> **Exercise objective**: Whenever a line below includes the word "Psicología", copy that line.

BEGIN Entries shown

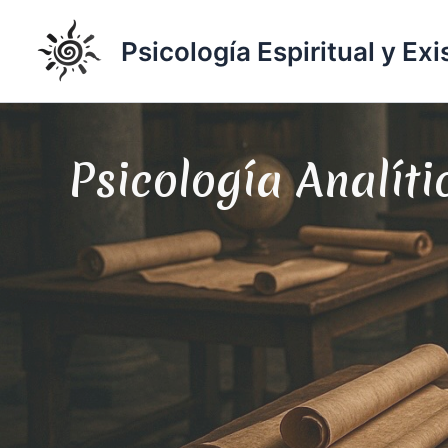
Ir
al
Psicología Espiritual y Exi
contenido
Psicología Analíti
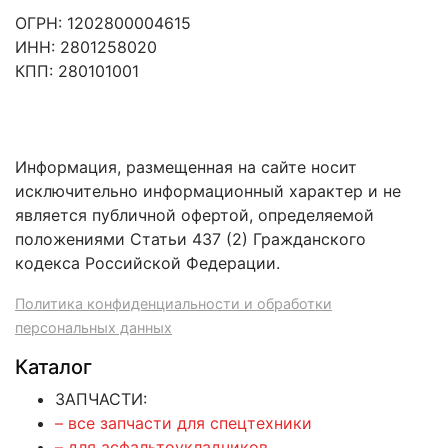
ОГРН: 1202800004615
ИНН: 2801258020
КПП: 280101001
Информация, размещенная на сайте носит
исключительно информационный характер и не
является публичной офертой, определяемой
положениями Статьи 437 (2) Гражданского
кодекса Российской Федерации.
Политика конфиденциальности и обработки
персональных данных
Каталог
ЗАПЧАСТИ:
– все запчасти для спецтехники
– для асфальтоукладчиков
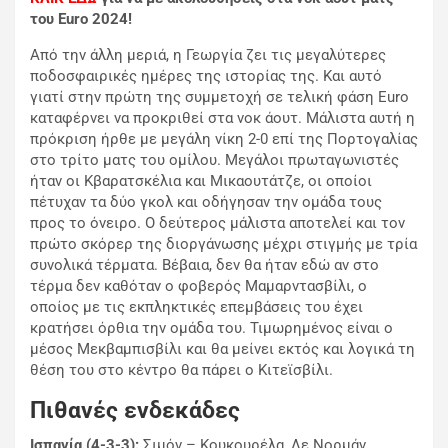
του Euro 2024!
Από την άλλη μεριά, η Γεωργία ζει τις μεγαλύτερες
ποδοσφαιρικές ημέρες της ιστορίας της. Και αυτό
γιατί στην πρώτη της συμμετοχή σε τελική φάση Euro
καταφέρνει να προκριθεί στα νοκ άουτ. Μάλιστα αυτή η
πρόκριση ήρθε με μεγάλη νίκη 2-0 επί της Πορτογαλίας
στο τρίτο ματς του ομίλου. Μεγάλοι πρωταγωνιστές
ήταν οι Κβαρατσκέλια και Μικαουτάτζε, οι οποίοι
πέτυχαν τα δύο γκολ και οδήγησαν την ομάδα τους
προς το όνειρο. Ο δεύτερος μάλιστα αποτελεί και τον
πρώτο σκόρερ της διοργάνωσης μέχρι στιγμής με τρία
συνολικά τέρματα. Βέβαια, δεν θα ήταν εδώ αν στο
τέρμα δεν καθόταν ο φοβερός Μαμαρντασβίλι, ο
οποίος με τις εκπληκτικές επεμβάσεις του έχει
κρατήσει όρθια την ομάδα του. Τιμωρημένος είναι ο
μέσος Μεκβαμπισβίλι και θα μείνει εκτός και λογικά τη
θέση του στο κέντρο θα πάρει ο Κιτεϊσβίλι.
Πιθανές ενδεκάδες
Ισπανία (4-3-3):
Σιμόν – Κουκουρέλα, Λε Νορμάν,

END Entries shown

> **Result**:
Psicología Espiritual y Exi
Psicología Analíti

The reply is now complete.